Repeat would initially be disabled. The remote desktop tool would
inform the compositor when the user had been holding a key down for
longer than the delay threshold, as measured on the remote desktop
client (removing any network delay issues), at which point the
compositor would inform the application that it should commence
repeating.

This might be achieved by specifying that a new repeat_info event
should be applied immediately to the most recently-pressed,
currently-held key, if any (though this is not how toolkits currently
handle it), or by specifying a new event type.

This approach will at least ensure that the user intended to start
repeating, but could still potentially result in more repeats than
intended. E.g., if the video stream freezes due to a network hiccup,
the user might immediately release the key to try to avoid too many
repetitions, but the application would keep generating repeats until
the key up event was received.

Idea 2: Send explicit individual repeat events to the application.

Both the delay and repeat rate would be applied on the client machine,
ensuring that the number of repeats is commensurate with the actual
length of time the user held down the key, regardless of network
conditions. The remote desktop tool would generate a key-down event,
some number of key-repeat events, and a key-up event.

Via the Wayland protocol, the application would receive a repeat_info
event signaling no auto repeat (rate of zero), or perhaps a special
value signalling that repeats will be provided by the compositor.
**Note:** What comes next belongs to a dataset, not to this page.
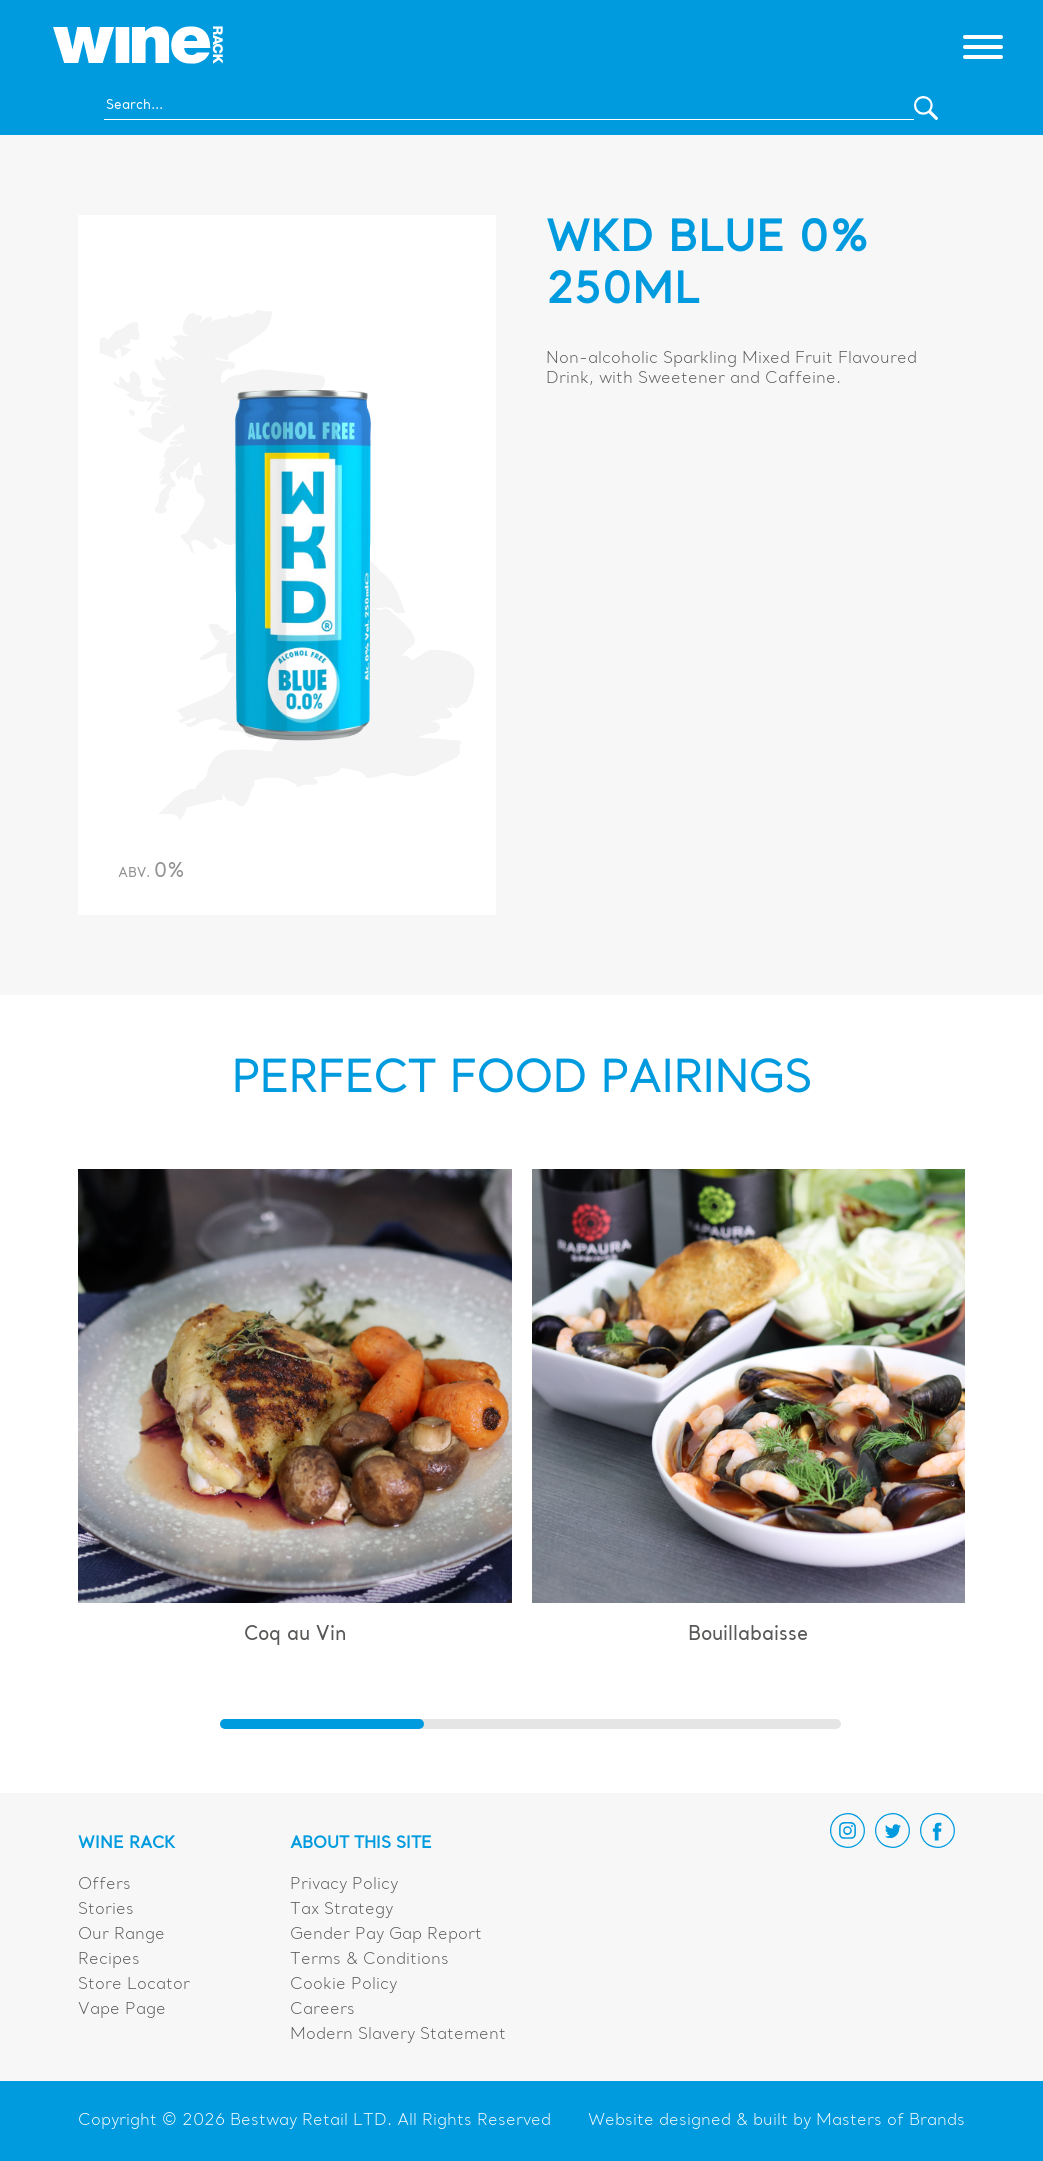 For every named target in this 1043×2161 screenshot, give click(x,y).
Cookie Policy (343, 1985)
It
would then receive a key-pressed event, some number of key events with
a new "repeat" key_state, followed by a key-released event. The
application would be free to process or ignore the repeat events
depending on the current context.

I would lean toward this approach, barring some technical reason it
wouldn't work well in practice.

Would either of these approaches be tenable? Obviously, they both
require updates to toolkits, but I don't think that's avoidable. Older
applications would fall back to having repeat disabled when using a
remote desktop tool, which might be annoying until they are updated,
but would at least be safe. Is there any other solution I'm
overlooking?

Thanks!
Erik